Exercise:
Each line of the records below that holds "bilgiler" should be returned.

Data records:
--------
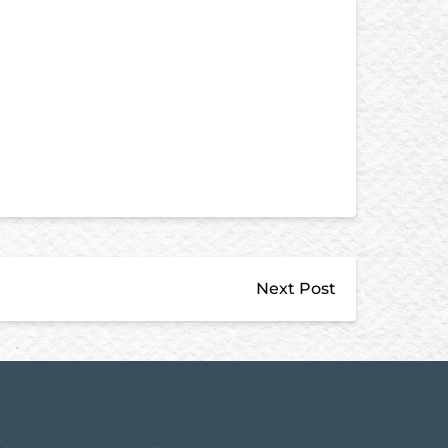
Next Post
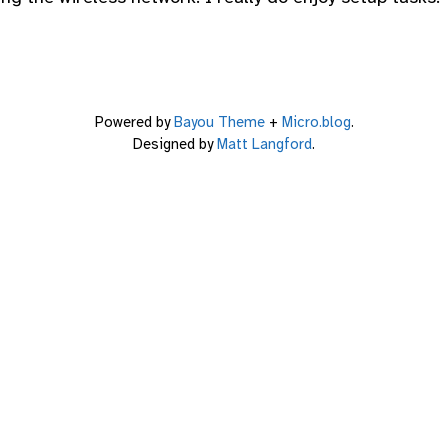
Powered by
Bayou Theme
+
Micro.blog
.
Designed by
Matt Langford
.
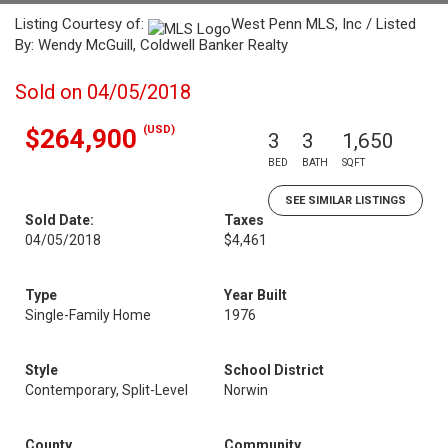
Listing Courtesy of:
West Penn MLS, Inc / Listed
By: Wendy McGuill, Coldwell Banker Realty
Sold on 04/05/2018
(USD)
$264,900
3
3
1,650
BED
BATH
SQFT
SEE SIMILAR LISTINGS
Sold Date:
Taxes
04/05/2018
$4,461
Type
Year Built
Single-Family Home
1976
Style
School District
Contemporary, Split-Level
Norwin
County
Community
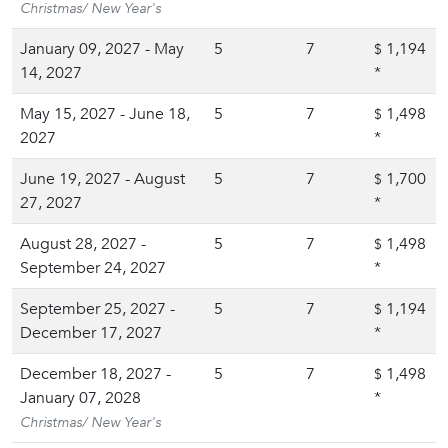
Christmas/ New Year's
January 09, 2027 - May
5
7
1,194
$
14, 2027
*
May 15, 2027 - June 18,
5
7
1,498
$
2027
*
June 19, 2027 - August
5
7
1,700
$
27, 2027
*
August 28, 2027 -
5
7
1,498
$
September 24, 2027
*
September 25, 2027 -
5
7
1,194
$
December 17, 2027
*
December 18, 2027 -
5
7
1,498
$
January 07, 2028
*
Christmas/ New Year's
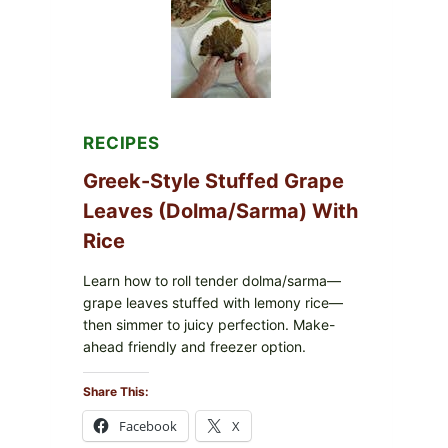
CHEESE
RECIPES
Greek-Style Stuffed Grape
Leaves (Dolma/Sarma) With
Rice
Learn how to roll tender dolma/sarma—
grape leaves stuffed with lemony rice—
then simmer to juicy perfection. Make-
ahead friendly and freezer option.
Share This:
Facebook
X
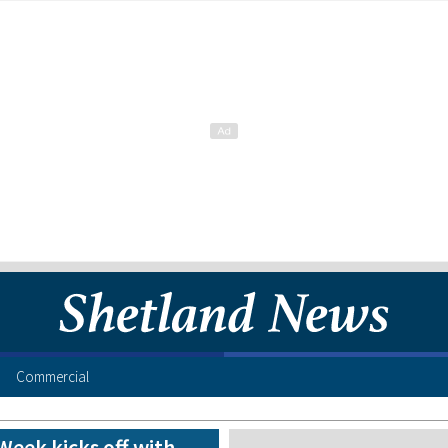
Commercial
eek kicks off with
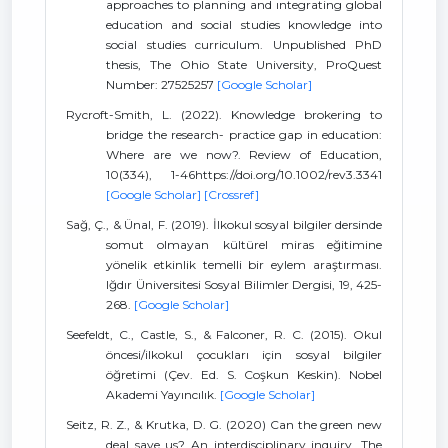
approaches to planning and ıntegrating global
education and social studies knowledge into
social studies curriculum. Unpublished PhD
thesis, The Ohio State University, ProQuest
Number: 27525257
[Google Scholar]
Rycroft-Smith, L. (2022). Knowledge brokering to
bridge the research- practice gap in education:
Where are we now?. Review of Education,
10(334), 1-46https://doi.org/10.1002/rev3.3341
[Google Scholar]
[Crossref]
Sağ, Ç., & Ünal, F. (2019). İlkokul sosyal bilgiler dersinde
somut olmayan kültürel miras eğitimine
yönelik etkinlik temelli bir eylem araştırması.
Iğdır Üniversitesi Sosyal Bilimler Dergisi, 19, 425-
268.
[Google Scholar]
Seefeldt, C., Castle, S., & Falconer, R. C. (2015). Okul
öncesi/ilkokul çocukları için sosyal bilgiler
öğretimi (Çev. Ed. S. Coşkun Keskin). Nobel
Akademi Yayıncılık.
[Google Scholar]
Seitz, R. Z., & Krutka, D. G. (2020) Can the green new
deal save us? An interdisciplinary inquiry. The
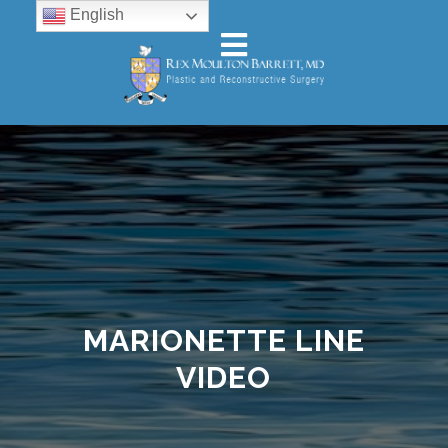
English
MARIONETTE LINE
VIDEO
--------
Reply to the task:
Sağ, Ç., & Ünal, F. (2019). İlkokul sosyal bilgiler dersinde
öncesi/ilkokul çocukları için sosyal bilgiler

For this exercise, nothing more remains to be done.